Tuesday, 23 August 2011

Finishing up in the Churchyard

Friday 19/08/11

Hi there, I'm Andy. I'm kinda the homeless wastrel of SERF and have been

floating around ever since the Paddock trench got closed down a week ago. At
the moment I've been adopted by Meggen and the Churchyard posse who are
excavating around the eastern wall of the church. As you can see from the
pics below they have uncovered some really interesting features and it is
looking like we may be able to get a date for the earliest structure that
has been uncovered in the very near future.

As tomorrow is the last day of the project today has been a day of recording
at break neck speeds. Marco and Carol have done a sterling job of
surveying and recording the features that have been excavated along the
church wall with the different layers of building foundations. Nicola and
Paul have been finishing wee bits of work that needed doing and hastily
recording all that they can. Scotty has been busy in his teensy trench at
the northern most edge of the excavation drawing and carefully recording the
relationships between the different deposits of soil, stone and other
material that will allow us to create a narrative for this site from the
medieval period up to today. Whilst Meggen has been somehow turning all this
frenetic activity into a well oiled archaeological machine.

Recording of the stonework under the church

A lot of frantic digging and recording to finish on time

It wasn't all about recording today though. Over the course of the excavation many disarticulated human remains were discovered at the southernmost corner of the church, having been most likely moved there

during the construction of the church that is standing today. We also came across a number of unmarked burials from the medieval period. We felt that we had to reinter these remains in as dignified manner as possible. To this end I spent the morning constructing a cist to receive the remains and at midday the Reverend J Bruce Thomson gave a short service and committed the remains back to the earth from which they had been disturbed.

Stone cist awaiting it's contents
It was a tranquil and peaceful time with the majority of people working on the Forteviot dig present as well as a number of the local laity. After the reverend had gone however we were swiftly back to work racing against the clock, and seemingly against impending rain, to get everything recorded. As quickly as we measured and drew, and plotted and recorded however we were beaten by the clock, and a lot of hungry bellies. While we all headed back to base camp for tea Meggen stayed on valiantly working on getting the trench ready to be closed.
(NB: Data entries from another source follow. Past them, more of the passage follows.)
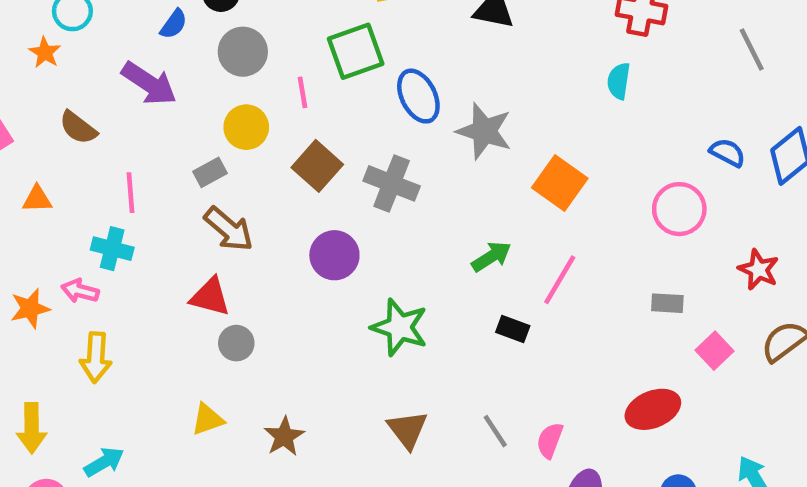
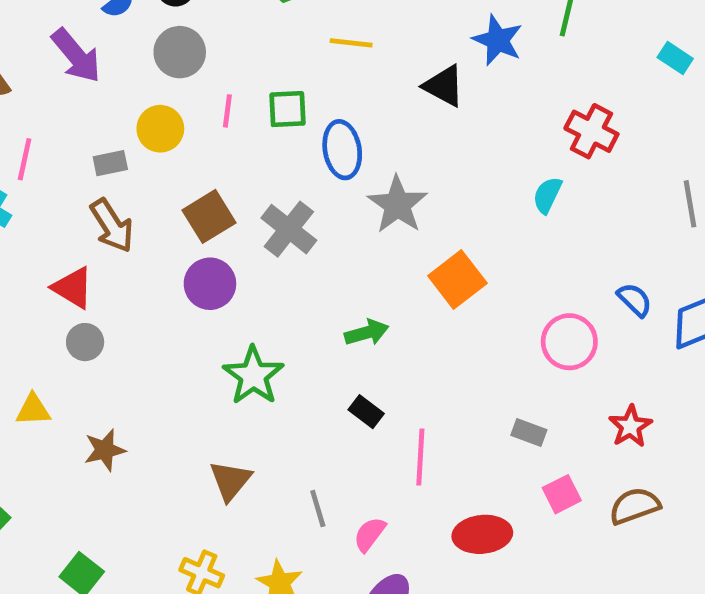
green square: (356, 51) -> (287, 109), moved, size x0.7
brown square: (317, 166) -> (209, 216), moved
pink line: (560, 280) -> (420, 457), moved, turned -44

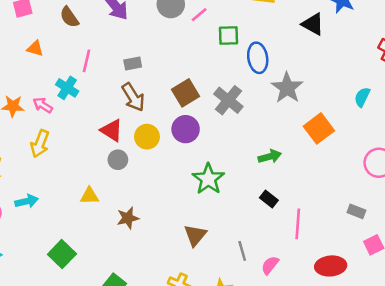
pink line: (227, 111) -> (199, 15), moved, turned 42
yellow circle: (160, 129) -> (147, 137), moved
cyan semicircle: (547, 195) -> (362, 97), moved

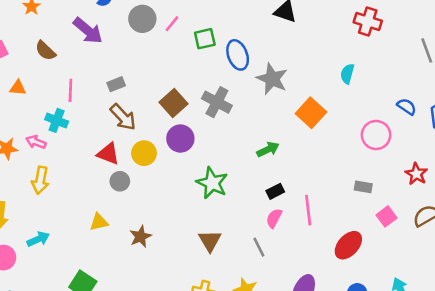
black rectangle: (269, 199) -> (275, 191), turned -54
pink semicircle: (270, 265) -> (274, 218), moved
red ellipse: (331, 266) -> (348, 245), turned -32

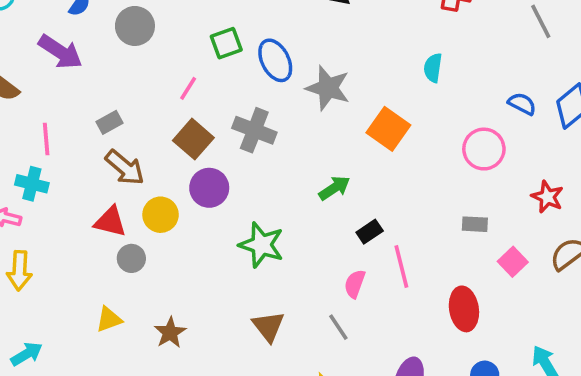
pink line: (172, 24) -> (188, 88), moved
black rectangle: (275, 191) -> (370, 232), moved
red ellipse: (348, 245) -> (464, 309), turned -44

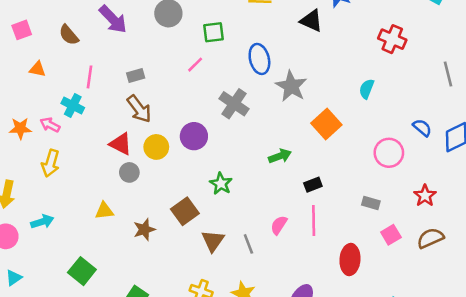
green square: (226, 43) -> (213, 32), moved
brown square: (193, 139) -> (185, 211), moved
black rectangle: (370, 232) -> (313, 185), moved
green star: (261, 245) -> (221, 184), size x0.7
gray line: (338, 327) -> (248, 244), moved

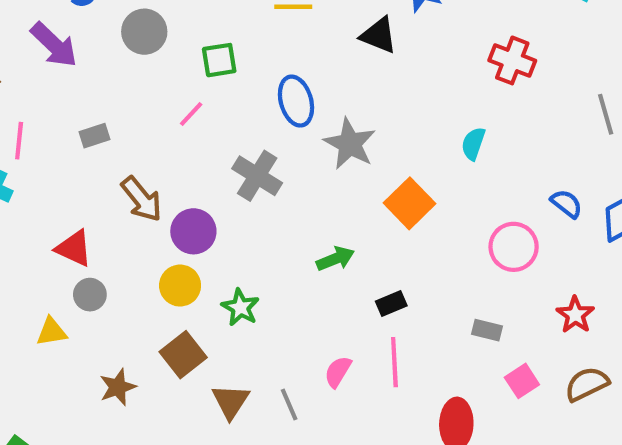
brown arrow: (139, 109) -> (142, 199), moved
yellow circle: (156, 147) -> (180, 286), moved
yellow triangle: (104, 211) -> (52, 332), moved

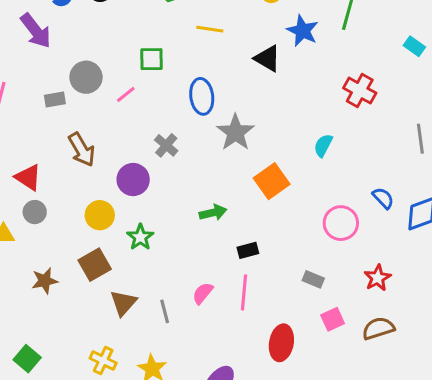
gray circle: (144, 32) -> (86, 77), moved
gray cross: (257, 176) -> (166, 145), size x0.7
purple circle: (193, 231) -> (133, 180), moved

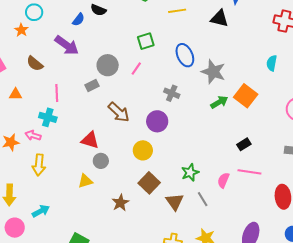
green arrow: (213, 213) -> (219, 102), moved
green star: (140, 237) -> (190, 172), moved, turned 30
pink line: (244, 292) -> (249, 172), turned -70

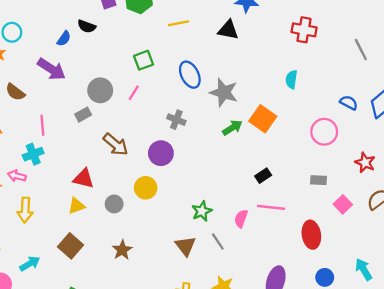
cyan cross: (48, 117) -> (33, 154), turned -36
gray circle: (101, 161) -> (114, 204), moved
yellow triangle: (85, 181) -> (77, 206), moved
brown square: (149, 183) -> (70, 246), moved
As I write this people have headed back to work into the failing light so that we can build as full and rounded a picture of this part of Forteviot and Strathern as possible.
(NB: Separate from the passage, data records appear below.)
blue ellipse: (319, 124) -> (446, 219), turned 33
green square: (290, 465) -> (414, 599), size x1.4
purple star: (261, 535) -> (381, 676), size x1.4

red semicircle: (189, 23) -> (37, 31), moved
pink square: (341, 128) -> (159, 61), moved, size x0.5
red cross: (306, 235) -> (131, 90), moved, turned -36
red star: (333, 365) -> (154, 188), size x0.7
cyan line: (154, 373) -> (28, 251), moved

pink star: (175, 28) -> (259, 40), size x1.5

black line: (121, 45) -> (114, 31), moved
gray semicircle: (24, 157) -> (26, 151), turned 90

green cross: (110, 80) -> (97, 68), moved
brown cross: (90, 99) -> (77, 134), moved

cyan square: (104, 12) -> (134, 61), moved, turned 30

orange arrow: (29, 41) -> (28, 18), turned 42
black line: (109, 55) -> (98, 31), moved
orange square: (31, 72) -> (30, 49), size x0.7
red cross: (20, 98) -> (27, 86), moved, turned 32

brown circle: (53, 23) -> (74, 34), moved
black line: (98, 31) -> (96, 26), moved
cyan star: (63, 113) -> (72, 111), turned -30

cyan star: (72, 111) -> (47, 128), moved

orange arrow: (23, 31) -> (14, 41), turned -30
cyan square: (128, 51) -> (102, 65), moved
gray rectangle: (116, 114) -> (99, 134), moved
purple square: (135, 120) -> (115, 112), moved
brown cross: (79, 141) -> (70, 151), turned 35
There is such good evidence for activity in this region stretching from the
Neolithic right through to the modern day that our understanding of this
area is extremely important if we are to fully understand Scotland and the
north of Britain and how it came to be as it is today.

Well it is nearly the end of this season's dig and we have a whole load of
data and finds to get analysing before we can get back to you with the
results of our work here over the last five years. I say 'our' work and by
that I mean all the staff of the SERF project, the students, both
undergraduate and postgraduate, of Glasgow and Aberdeen universities as well
as the students from farther afield and volunteers from a more local...context ;)

Here's to another five years of SERF and to the future of the past in

Saturday 20/08/11

Final day in the Churchyard today. Adrian's trench was all finished yesterday with the final recording of the many early medieval gravecuts completed and samples taken that will hopefully allow us to get some dating evidence for these graves. Today was all about the backfilling and thanks to a monumental effort from the churchyard team and their extended group of helpers this was all finished by early mean feat considering this was the largest and deepest trench dug in Forteviot.

 The 'big' trench with its gravecuts and postholes

Trench dancing!
Over by the church there was still much frantic recording ongoing...just too many interesting features in this trench. Under the church building we have uncovered many different courses and types of stone foundations. Some are re-used earlier stone for the foundation of the present church building with others being possibly even older in-situ foundations for a medieval building. There is also evidence of a small structure that came out from the east end of the church with clay bonded walls. What this may have been has been the topic of much intellectual debate leading to one senior site director taking a mattock to the wall to establish that the structure was in fact an add on to the building. All of this was being done while still trying to record and clean up the area for final photographs but never the less we persevered and finished up by late afternoon, leading to an all hands on deck backfilling session which was completed in a record couple of hours before a well deserved end of dig BBQ back at Strathallan.

Final look at the church trench with all of it's complicated stratigraphy
Well done to all the Churchyard team over the last 3 weeks!